Snohti Nmah, Senior Underwriter for Argo Environmental, learned growing up that she’d have to adapt quickly to new environments. Of Liberian descent and born in Utah, she moved many times before eventually settling in the Atlanta area.
“Being able to adapt to people from different backgrounds and cultures made it easier,” Snohti says. “I was always switching schools and had to learn to make friends quickly.”
Snohti began her career as a bank teller, a job she started while working toward a degree in managerial science at Georgia State University.
After graduation, she “fell into” insurance, initially working as a claims analyst. She transitioned to underwriting a couple of years later, seeking a new challenge.
Since then, she’s found that adaptability has been an important part of building a successful environmental underwriting career.
Thriving in environmental underwriting
The difference between claims and underwriting, Snohti explains, is about the difference between cause and effect.
As a claims analyst, her job was to determine the cause of an incident. In underwriting, she’s looking at all the potential risks to which the client or company might be exposed – or everything that could go wrong.
She says it’s led to a change in mindset that’s common for underwriters: wherever she goes, she’s looking for risk.

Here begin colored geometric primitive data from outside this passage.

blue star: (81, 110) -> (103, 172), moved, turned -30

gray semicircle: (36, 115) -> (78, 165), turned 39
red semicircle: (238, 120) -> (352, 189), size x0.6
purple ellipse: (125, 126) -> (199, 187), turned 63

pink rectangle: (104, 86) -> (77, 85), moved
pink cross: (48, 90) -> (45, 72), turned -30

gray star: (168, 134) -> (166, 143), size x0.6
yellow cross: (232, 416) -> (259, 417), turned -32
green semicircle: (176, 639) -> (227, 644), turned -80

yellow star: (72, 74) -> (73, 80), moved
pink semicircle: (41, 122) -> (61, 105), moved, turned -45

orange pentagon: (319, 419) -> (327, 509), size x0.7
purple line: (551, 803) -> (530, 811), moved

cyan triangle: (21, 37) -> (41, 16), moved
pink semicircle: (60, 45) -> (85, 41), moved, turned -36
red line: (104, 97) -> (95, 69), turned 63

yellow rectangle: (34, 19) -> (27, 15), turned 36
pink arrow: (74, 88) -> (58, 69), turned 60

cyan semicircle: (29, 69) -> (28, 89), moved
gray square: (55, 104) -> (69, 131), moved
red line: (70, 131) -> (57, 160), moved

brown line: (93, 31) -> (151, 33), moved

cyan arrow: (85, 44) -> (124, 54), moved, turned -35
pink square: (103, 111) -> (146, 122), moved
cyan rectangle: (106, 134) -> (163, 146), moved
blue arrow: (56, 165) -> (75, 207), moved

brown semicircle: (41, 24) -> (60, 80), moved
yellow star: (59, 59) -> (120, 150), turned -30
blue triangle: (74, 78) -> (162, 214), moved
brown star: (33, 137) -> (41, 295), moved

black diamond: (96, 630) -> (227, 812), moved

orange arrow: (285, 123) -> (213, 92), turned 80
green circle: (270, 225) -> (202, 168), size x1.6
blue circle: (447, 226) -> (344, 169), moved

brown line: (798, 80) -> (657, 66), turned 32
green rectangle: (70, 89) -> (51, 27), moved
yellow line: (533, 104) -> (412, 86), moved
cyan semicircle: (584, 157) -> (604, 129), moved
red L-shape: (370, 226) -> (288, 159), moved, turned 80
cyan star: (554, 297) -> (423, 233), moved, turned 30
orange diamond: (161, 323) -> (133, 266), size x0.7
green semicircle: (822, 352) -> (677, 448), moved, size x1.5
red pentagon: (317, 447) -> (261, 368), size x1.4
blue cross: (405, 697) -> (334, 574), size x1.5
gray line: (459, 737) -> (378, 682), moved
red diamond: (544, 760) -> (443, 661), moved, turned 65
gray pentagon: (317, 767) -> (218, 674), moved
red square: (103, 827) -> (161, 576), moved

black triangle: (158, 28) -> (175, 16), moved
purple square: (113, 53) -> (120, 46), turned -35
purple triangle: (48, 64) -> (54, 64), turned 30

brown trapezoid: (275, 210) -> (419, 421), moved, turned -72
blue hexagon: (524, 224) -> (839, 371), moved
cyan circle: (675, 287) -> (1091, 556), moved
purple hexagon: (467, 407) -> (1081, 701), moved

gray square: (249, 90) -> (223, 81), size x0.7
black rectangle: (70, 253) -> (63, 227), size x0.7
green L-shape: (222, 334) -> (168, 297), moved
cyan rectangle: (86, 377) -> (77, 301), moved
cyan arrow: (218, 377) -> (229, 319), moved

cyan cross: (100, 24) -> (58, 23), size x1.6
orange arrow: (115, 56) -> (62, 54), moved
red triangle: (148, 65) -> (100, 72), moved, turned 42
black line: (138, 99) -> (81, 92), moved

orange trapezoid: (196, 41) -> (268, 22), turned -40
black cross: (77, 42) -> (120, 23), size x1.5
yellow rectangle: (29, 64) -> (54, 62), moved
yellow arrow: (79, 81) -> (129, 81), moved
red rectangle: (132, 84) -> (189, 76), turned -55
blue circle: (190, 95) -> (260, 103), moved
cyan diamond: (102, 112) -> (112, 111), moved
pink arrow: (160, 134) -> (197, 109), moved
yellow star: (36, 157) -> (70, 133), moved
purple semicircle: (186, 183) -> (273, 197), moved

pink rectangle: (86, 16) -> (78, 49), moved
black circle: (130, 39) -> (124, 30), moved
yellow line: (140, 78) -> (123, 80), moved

“It’s a reason I don’t go to amusement parks anymore,” she jokes. “I started thinking about all the possible things that could happen.
“Every time I go somewhere, I’m thinking, ‘Do they have adequate insurance? What if someone slips and falls? Are there signs to warn people?’ As you get further into underwriting, that’s how your mind operates.”
Snohti says the key to success in underwriting is an ability to relate and maintain relationships with people of different backgrounds and personalities.
Her advice for developing these relationships is simple: pick up the phone.
“First starting out in underwriting, I was quick to just shoot off emails,” she says. “The more I talked to my clients, the more I’d just pick up the phone. We can have a relationship through a hundred emails, or we can just have a quick two-minute conversation and build a rapport.”